# smoking engine and mower deck loss of power



## jfway

I have a Cub Cadet 1018 and this season the engine started smoking after about 20 minutes of use. SO much that when i bring it in the garage, it sets off the smoke alarm. One thing is end of each year, i change the oil and in 2009 i used synthetic oil. in 2010, i think i used regular (not 100% sure, but pretty sure). this weekend i drainded the oil and filter and replaced with synthetic. the smoking has gone down, but still notice the occaisonal burst of white smoke when i go up a hill, or give it more gas.
another issue is it seems the mowere deck has a loss of power. the blades spin, but the bagger is getting clogged, so i'm thinking the deck is not spinning as fast as it once did to force the grass up the shoot. before, when i engaged the PTO switch the deck would make a loud hover craft kind of sound there was never any doubt the mower deck was spinning. now, when i throw the PTO, there is barely a sound. belts on the deck look okay and don't seem to be out of line.
all oil forums i've read so far say there is no issue to switch between synthetic and conventional oil. I called Autozone and they told me you CANNOT switch or you will blow your rings.
what to believe?
any ideas would be appreciated.


----------



## farmertim

Welcome to the Forum and I wish it were under good circumstances not breakdown ones.
When you revisit please post a picture of the beast for us all to see.
Now as far as the smoking thing goes, by changing oil you may have introduced a detergent effect which may have cleaned out some gunk that was acting as a seal and now it is allowing oil to get through to the combustion chamber, it is highly unlikely that the oil has caused any mechanical damage, it is normally lack of oil that will do that, as far as the blades go, i might be wrong but what shape are they in? they could be worn.
someone else may have a clearer picture so hang in there for one of our experts to comment.
Cheers
:aussie:


----------



## jhngardner367

You might want to check the crankcase breather,to see if it is plugged.If it is,remove it and spray some carb-cleaner through it.As for the mower deck problem,check the belt tensioners for weak springs.That's a commonly overlooked problem,especially on older machines,and may not be spotted right away.


----------



## dangeroustoys56

The differences between normal oil and synthetic are pretty vast - synthetic is actually a mineral oil - using synthetic in a older tractor really doesnt make a difference - since most seals are worn to a degree on older tractors, the synthetic will seep right on past, rings included.

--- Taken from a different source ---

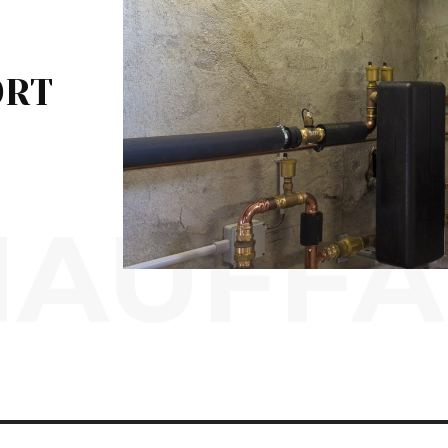
ORT
HAUFFA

To be honest, it really isnt worth the extra expense of synthetic in a lawntractor - as long as the regular oil is changed often , the motor will last a long time. If its the longer life of synthetic , i wouldnt go by it in by car terms( 6 months, 6000 miles)- if its run in dusty conditions, worked hard - change the oil at regular intervals.

To put it in context, i have motors 28 to 40 years old- all original internals, all splash lube motors and ive run 30 weight, 10w30/40 , 5w20/30 and even 15w30 in my tractors - never had an issue. i also put a healthy shot of lucas oil engine additive to the oil at changes - helps em even more.


----------



## Mickey

Have you checked to see whether there is the possibility of grass clogging the cooling fins. This is something overlooked by many. Clogged cooling and engine will overheat, may bring on smoking and reduced power. Might be worth a look.


----------



## jfway

Thanks for the responses. After posting this, I stopped by my local repair shop and they recommended the springs on the mower deck. Never thought of that. Will check today. Will also check the crankcase breather and the repair shop mentioned to run it with no air filter to see if that helps. 
Not sure why I originally switched to Synthetic. Must have read an ad that said longer lasting engine life and fell for it. Last Cub i had for 17 years and the only reason I got rid of it was because every other part started to break. Engine was strong as day 1, all with conventional oil… 
So do I now have to use synthetic in this tractor for the life of it? Or can I switch back next oil change to conventional?


----------



## farmertim

Mate, just go back to Plain old motor oil.
As dangeroustoys said, synths will probably seep past the seals.
Cheers
:aussie:


----------



## jfway

I double checked the mower deck. Although one of the belts looked fine from appearance, seemed to be stretched so I replaced that and the mower is powerful again.
As for the engine, I cleaned up the engine area as best I could and then ran it for about 10 minutes. There was fresh oil splattered behind the engine just below where the battery sits. Thought it might be a gasket.
I dropped it off at a local dealer, who had it for 10 days and never even looked at it. Got frustrated and took it to another repair shop where this guy told me I need an engine rebuild ~$500.
At this point, I’m just going to pick it up, store it for the summer, and rebuilding the engine will be a winter project for me.
To be honest, I’m not impressed with the Cub Cadet. This is my second. The first I had for 15 years and only minor things kept breaking near the end. That’s why I got this new one. This one had issues from day one. Bagger doesn’t attach easily, engine back fires when shutting off, plus, I didn’t like the service at the two local CC dealers near me. I always got the impression from them, that, you should just learn to deal with these minor issues… I would agree with a 10 year old tractor, but not in the first few years.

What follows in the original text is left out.